_ASSIGNED TASK_.
Only the lines below, from the one with "Dostupnost: Status zelený Skladem, Status" through the one with "zbog koje vrijedi postojati.", are to be written out, exactly.
━━━━━━━━
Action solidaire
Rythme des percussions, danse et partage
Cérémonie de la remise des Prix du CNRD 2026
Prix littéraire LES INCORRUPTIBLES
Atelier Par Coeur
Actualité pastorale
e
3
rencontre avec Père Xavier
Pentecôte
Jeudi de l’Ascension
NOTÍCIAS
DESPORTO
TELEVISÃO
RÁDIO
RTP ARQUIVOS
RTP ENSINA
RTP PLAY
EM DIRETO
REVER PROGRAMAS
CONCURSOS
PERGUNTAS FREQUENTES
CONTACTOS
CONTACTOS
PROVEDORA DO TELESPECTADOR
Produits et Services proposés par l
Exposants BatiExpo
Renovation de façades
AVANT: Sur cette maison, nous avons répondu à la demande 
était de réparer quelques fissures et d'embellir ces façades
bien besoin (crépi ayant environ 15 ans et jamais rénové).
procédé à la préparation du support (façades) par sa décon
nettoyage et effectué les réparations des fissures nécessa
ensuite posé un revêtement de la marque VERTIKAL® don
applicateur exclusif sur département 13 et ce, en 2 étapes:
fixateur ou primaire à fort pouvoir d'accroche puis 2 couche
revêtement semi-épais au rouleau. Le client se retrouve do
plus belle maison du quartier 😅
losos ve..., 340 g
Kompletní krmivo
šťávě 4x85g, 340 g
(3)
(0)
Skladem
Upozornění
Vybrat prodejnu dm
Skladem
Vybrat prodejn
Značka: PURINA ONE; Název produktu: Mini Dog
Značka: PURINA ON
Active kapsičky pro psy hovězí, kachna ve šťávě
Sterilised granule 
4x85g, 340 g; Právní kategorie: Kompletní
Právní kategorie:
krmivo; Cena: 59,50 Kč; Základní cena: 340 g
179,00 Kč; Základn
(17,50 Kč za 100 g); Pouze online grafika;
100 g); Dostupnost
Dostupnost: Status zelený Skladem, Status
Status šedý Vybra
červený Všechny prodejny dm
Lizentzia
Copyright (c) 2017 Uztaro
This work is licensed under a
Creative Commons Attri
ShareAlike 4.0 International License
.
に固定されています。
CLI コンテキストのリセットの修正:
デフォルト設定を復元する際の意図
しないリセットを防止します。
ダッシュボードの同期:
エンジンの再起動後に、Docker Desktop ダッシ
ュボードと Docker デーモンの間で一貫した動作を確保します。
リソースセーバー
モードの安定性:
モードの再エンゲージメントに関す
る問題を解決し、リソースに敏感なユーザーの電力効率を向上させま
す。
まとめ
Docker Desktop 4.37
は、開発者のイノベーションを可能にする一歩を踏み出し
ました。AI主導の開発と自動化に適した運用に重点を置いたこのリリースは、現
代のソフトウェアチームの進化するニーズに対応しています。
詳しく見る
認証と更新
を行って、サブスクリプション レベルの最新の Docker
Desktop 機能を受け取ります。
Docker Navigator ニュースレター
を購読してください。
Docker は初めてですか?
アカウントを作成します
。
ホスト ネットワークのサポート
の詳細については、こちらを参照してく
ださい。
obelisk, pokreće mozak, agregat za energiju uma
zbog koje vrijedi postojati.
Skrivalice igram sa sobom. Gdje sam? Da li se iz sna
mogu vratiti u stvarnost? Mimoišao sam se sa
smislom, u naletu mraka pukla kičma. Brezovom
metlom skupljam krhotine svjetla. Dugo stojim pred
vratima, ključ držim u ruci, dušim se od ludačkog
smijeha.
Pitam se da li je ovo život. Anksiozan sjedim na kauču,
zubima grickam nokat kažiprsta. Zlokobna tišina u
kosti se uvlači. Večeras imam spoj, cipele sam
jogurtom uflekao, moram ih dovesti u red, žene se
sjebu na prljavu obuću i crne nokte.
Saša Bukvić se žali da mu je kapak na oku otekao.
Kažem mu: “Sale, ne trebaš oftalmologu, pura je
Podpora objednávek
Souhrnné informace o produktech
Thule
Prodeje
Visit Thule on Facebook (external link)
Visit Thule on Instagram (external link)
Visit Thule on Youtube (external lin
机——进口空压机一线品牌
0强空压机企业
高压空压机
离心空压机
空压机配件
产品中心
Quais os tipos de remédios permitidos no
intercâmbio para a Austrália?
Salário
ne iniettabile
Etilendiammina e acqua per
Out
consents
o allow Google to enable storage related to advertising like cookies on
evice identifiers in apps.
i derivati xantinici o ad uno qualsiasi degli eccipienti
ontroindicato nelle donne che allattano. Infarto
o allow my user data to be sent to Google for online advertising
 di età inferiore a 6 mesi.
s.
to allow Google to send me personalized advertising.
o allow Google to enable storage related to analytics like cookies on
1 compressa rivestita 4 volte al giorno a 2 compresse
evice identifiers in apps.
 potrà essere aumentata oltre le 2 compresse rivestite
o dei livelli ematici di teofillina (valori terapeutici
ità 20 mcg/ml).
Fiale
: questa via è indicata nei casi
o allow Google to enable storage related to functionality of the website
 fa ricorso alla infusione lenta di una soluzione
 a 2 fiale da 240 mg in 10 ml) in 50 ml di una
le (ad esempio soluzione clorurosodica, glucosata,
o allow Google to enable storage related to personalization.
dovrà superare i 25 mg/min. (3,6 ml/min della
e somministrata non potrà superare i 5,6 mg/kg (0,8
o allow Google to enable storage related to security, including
━━━━━━━━
_SOLUTION FOR THIS TASK_.
Dostupnost: Status zelený Skladem, Status
Status šedý Vybra
červený Všechny prodejny dm
Lizentzia
Copyright (c) 2017 Uztaro
This work is licensed under a
Creative Commons Attri
ShareAlike 4.0 International License
.
に固定されています。
CLI コンテキストのリセットの修正:
デフォルト設定を復元する際の意図
しないリセットを防止します。
ダッシュボードの同期:
エンジンの再起動後に、Docker Desktop ダッシ
ュボードと Docker デーモンの間で一貫した動作を確保します。
リソースセーバー
モードの安定性:
モードの再エンゲージメントに関す
る問題を解決し、リソースに敏感なユーザーの電力効率を向上させま
す。
まとめ
Docker Desktop 4.37
は、開発者のイノベーションを可能にする一歩を踏み出し
ました。AI主導の開発と自動化に適した運用に重点を置いたこのリリースは、現
代のソフトウェアチームの進化するニーズに対応しています。
詳しく見る
認証と更新
を行って、サブスクリプション レベルの最新の Docker
Desktop 機能を受け取ります。
Docker Navigator ニュースレター
を購読してください。
Docker は初めてですか?
アカウントを作成します
。
ホスト ネットワークのサポート
の詳細については、こちらを参照してく
ださい。
obelisk, pokreće mozak, agregat za energiju uma
zbog koje vrijedi postojati.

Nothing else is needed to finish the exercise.